KAY Voges: (lacht) Ach, das hält sich im Rahmen, ich glaube, vielleicht anderthalb Sack.
Was ist so reizvoll am nordischen „Faust“?
Das ist ein Märchen, das ist ein Albtraum. Das ist eine Suche nach Identität und damit ein sehr zeitgemäßes Stück, fast Gegenwartsdramatik. Es ist verwunderlich, dass Ibsen zu seiner Zeit so modernes Theater geschrieben hat, das so halluzinierend, delirierend daherkommt.
Gibt es wie beim Faust auch so eine Art theoretisches Modell dahinter?
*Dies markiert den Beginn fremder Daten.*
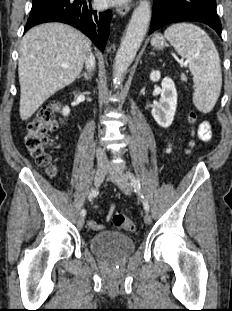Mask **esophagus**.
Wrapping results in <instances>:
<instances>
[{
	"label": "esophagus",
	"mask_w": 232,
	"mask_h": 311,
	"mask_svg": "<svg viewBox=\"0 0 232 311\" xmlns=\"http://www.w3.org/2000/svg\"><path fill=\"white\" fill-rule=\"evenodd\" d=\"M131 8V5L118 6L116 11L119 15L126 16L130 12Z\"/></svg>",
	"instance_id": "esophagus-1"
}]
</instances>
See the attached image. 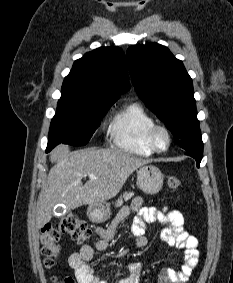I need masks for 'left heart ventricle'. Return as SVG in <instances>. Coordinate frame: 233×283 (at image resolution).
<instances>
[{
  "instance_id": "b2bd125f",
  "label": "left heart ventricle",
  "mask_w": 233,
  "mask_h": 283,
  "mask_svg": "<svg viewBox=\"0 0 233 283\" xmlns=\"http://www.w3.org/2000/svg\"><path fill=\"white\" fill-rule=\"evenodd\" d=\"M156 141H157V145H158L160 148L165 147V145H166V138H165V136H164L163 134L160 133V134L157 136Z\"/></svg>"
}]
</instances>
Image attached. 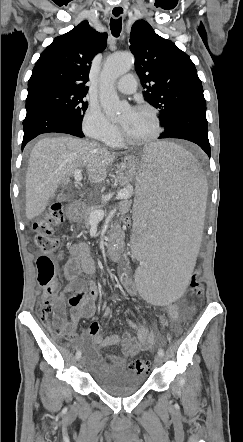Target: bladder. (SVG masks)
<instances>
[{
    "mask_svg": "<svg viewBox=\"0 0 243 442\" xmlns=\"http://www.w3.org/2000/svg\"><path fill=\"white\" fill-rule=\"evenodd\" d=\"M91 376L102 391L118 398L135 393L143 385V379L135 372L118 368L111 362H102L92 367Z\"/></svg>",
    "mask_w": 243,
    "mask_h": 442,
    "instance_id": "obj_1",
    "label": "bladder"
}]
</instances>
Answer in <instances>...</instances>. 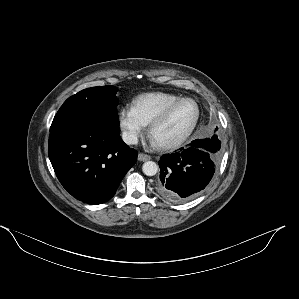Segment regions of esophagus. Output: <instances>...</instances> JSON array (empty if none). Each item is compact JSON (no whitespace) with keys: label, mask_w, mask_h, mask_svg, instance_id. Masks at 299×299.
<instances>
[{"label":"esophagus","mask_w":299,"mask_h":299,"mask_svg":"<svg viewBox=\"0 0 299 299\" xmlns=\"http://www.w3.org/2000/svg\"><path fill=\"white\" fill-rule=\"evenodd\" d=\"M151 157L147 154H144V153H139L138 154V160L139 161H147V160H150Z\"/></svg>","instance_id":"1"}]
</instances>
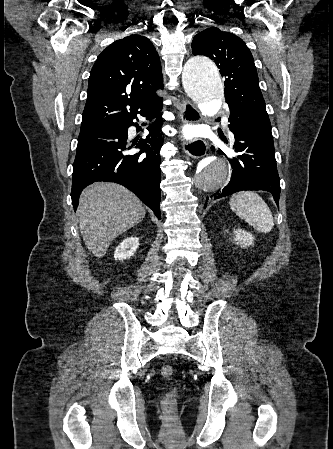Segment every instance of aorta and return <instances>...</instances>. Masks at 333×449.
<instances>
[{
  "label": "aorta",
  "mask_w": 333,
  "mask_h": 449,
  "mask_svg": "<svg viewBox=\"0 0 333 449\" xmlns=\"http://www.w3.org/2000/svg\"><path fill=\"white\" fill-rule=\"evenodd\" d=\"M182 84L187 95L203 109L220 106L224 100L218 68L206 56L197 55L188 59L182 71ZM228 175V161L214 154L194 165L190 182L194 190L213 193L225 185Z\"/></svg>",
  "instance_id": "1"
}]
</instances>
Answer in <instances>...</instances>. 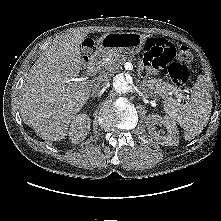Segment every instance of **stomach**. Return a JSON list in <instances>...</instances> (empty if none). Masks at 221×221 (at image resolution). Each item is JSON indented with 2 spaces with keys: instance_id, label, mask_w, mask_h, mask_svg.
I'll use <instances>...</instances> for the list:
<instances>
[{
  "instance_id": "0dacf381",
  "label": "stomach",
  "mask_w": 221,
  "mask_h": 221,
  "mask_svg": "<svg viewBox=\"0 0 221 221\" xmlns=\"http://www.w3.org/2000/svg\"><path fill=\"white\" fill-rule=\"evenodd\" d=\"M147 40V36L137 32H111L99 38L97 47L103 54H137L143 49Z\"/></svg>"
}]
</instances>
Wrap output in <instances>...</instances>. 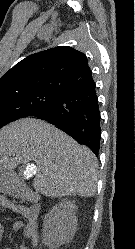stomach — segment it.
I'll use <instances>...</instances> for the list:
<instances>
[{
	"label": "stomach",
	"mask_w": 135,
	"mask_h": 249,
	"mask_svg": "<svg viewBox=\"0 0 135 249\" xmlns=\"http://www.w3.org/2000/svg\"><path fill=\"white\" fill-rule=\"evenodd\" d=\"M12 172L3 168H0V185L10 182L12 179Z\"/></svg>",
	"instance_id": "stomach-1"
}]
</instances>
Es gibt viele Modelle. Und unglaublich viele Verweise, die Ibsen geschrieben hat, sowohl zu der Literaturszene von damals, zu der politischen Situation damals, zu Goethe. Die Frage ist, was ist davon heute für uns interessant. Es ist erstaunlich, dass man 100 Jahre später diesen Peer Gynt sieht und ihn aus dem Blickwinkel der Globalisierung betrachtet und dann so einen Menschen beobachtet, der durch die Welt zieht und nirgendwo zuhause ist. Dann denkt man sich, das ist ja eigentlich unsere Gegenwart, die da beschrieben wird: Ein Mensch auf der Suche nach sich selbst, der sich in einem Zustand der permanenten Zersplitterung befindet, weil er zwar überall ist, aber nirgendwo ankommen kann.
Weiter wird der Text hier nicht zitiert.